▽
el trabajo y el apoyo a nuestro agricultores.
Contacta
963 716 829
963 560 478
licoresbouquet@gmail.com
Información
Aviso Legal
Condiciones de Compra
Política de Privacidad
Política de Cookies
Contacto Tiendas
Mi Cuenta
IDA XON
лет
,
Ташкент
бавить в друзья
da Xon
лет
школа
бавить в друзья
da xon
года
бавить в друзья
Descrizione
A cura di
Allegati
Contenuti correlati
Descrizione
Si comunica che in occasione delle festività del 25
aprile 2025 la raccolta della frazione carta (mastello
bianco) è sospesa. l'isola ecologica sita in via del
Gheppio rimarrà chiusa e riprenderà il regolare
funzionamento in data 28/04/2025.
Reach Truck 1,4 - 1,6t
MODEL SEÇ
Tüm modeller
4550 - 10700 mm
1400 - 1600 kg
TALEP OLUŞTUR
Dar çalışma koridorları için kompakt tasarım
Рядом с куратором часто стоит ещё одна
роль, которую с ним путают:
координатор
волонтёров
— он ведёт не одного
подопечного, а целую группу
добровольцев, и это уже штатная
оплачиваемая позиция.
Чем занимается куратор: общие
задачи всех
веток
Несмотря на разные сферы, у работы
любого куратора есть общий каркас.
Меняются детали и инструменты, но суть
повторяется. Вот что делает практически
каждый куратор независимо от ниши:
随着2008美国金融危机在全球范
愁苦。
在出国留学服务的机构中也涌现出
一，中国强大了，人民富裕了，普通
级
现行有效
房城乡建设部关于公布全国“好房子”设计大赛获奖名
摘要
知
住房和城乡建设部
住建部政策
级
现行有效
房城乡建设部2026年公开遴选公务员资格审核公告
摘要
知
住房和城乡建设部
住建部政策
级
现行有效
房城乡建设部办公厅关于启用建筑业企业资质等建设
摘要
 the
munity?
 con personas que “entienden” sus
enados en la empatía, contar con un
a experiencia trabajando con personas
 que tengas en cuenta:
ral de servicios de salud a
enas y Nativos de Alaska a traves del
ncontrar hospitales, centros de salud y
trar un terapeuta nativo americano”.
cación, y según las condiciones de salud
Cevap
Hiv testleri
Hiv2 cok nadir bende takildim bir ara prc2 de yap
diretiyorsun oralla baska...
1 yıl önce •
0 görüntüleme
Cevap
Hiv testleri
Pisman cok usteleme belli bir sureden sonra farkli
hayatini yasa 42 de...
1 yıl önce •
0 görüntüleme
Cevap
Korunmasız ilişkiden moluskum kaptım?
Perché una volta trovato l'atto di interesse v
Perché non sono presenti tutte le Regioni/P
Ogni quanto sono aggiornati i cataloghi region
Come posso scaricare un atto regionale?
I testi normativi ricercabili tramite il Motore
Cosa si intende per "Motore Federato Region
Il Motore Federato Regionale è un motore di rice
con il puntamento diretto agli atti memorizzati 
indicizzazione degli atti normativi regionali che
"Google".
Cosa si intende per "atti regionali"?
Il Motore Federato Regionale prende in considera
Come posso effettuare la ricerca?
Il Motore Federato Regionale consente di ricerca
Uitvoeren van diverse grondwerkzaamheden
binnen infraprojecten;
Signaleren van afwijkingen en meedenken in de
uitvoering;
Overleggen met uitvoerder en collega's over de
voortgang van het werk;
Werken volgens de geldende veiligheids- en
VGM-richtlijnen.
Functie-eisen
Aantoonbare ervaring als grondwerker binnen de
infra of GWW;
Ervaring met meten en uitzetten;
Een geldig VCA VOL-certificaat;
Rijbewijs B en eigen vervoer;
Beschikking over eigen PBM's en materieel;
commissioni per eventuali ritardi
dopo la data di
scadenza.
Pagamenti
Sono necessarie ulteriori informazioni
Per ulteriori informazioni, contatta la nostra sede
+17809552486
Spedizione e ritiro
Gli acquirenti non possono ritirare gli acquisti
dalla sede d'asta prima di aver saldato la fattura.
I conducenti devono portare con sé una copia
△
Work instructions — Nothing should appear in the answer except the lines from the one containing "Functie-eisen" to the end of the data above, reproduced exactly.

Solution below —
Functie-eisen
Aantoonbare ervaring als grondwerker binnen de
infra of GWW;
Ervaring met meten en uitzetten;
Een geldig VCA VOL-certificaat;
Rijbewijs B en eigen vervoer;
Beschikking over eigen PBM's en materieel;
commissioni per eventuali ritardi
dopo la data di
scadenza.
Pagamenti
Sono necessarie ulteriori informazioni
Per ulteriori informazioni, contatta la nostra sede
+17809552486
Spedizione e ritiro
Gli acquirenti non possono ritirare gli acquisti
dalla sede d'asta prima di aver saldato la fattura.
I conducenti devono portare con sé una copia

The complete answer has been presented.